##### Supplied records #####

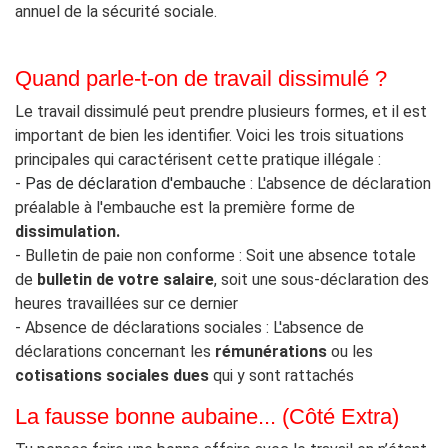
annuel de la sécurité sociale.
Quand parle-t-on de travail dissimulé ?
Le travail dissimulé peut prendre plusieurs formes, et il est
important de bien les identifier. Voici les trois situations
principales qui caractérisent cette pratique illégale :
-
Pas de déclaration d'embauche
: L'absence de déclaration
préalable à l'embauche est la première forme de
dissimulation.
- Bulletin de paie non conforme : Soit une absence totale
de
bulletin de votre salaire
, soit une sous-déclaration des
heures travaillées sur ce dernier
- Absence de déclarations sociales : L'absence de
déclarations concernant les
rémunérations
ou les
cotisations sociales dues
qui y sont rattachés
La fausse bonne aubaine... (Côté Extra)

#####

## Requirement:
Only the lines from the start of the records through the line containing "L'absence de déclaration" should be repeated, word for word, with the pictures left out.

## Task response:
annuel de la sécurité sociale.
Quand parle-t-on de travail dissimulé ?
Le travail dissimulé peut prendre plusieurs formes, et il est
important de bien les identifier. Voici les trois situations
principales qui caractérisent cette pratique illégale :
-
Pas de déclaration d'embauche
: L'absence de déclaration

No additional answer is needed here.